Transcribe all of the data verbatim, please, and leave out its pictures.

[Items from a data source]
· · · · ·

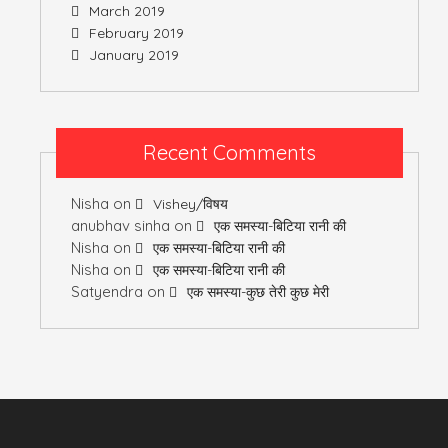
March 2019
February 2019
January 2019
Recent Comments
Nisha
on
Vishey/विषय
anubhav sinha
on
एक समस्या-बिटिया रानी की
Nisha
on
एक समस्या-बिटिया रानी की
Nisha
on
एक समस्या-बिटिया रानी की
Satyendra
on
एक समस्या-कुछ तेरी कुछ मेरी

· · · · ·

RESULT OF THIS EXERCISE:
March 2019
February 2019
January 2019
Recent Comments
Nisha
on
Vishey/विषय
anubhav sinha
on
एक समस्या-बिटिया रानी की
Nisha
on
एक समस्या-बिटिया रानी की
Nisha
on
एक समस्या-बिटिया रानी की
Satyendra
on
एक समस्या-कुछ तेरी कुछ मेरी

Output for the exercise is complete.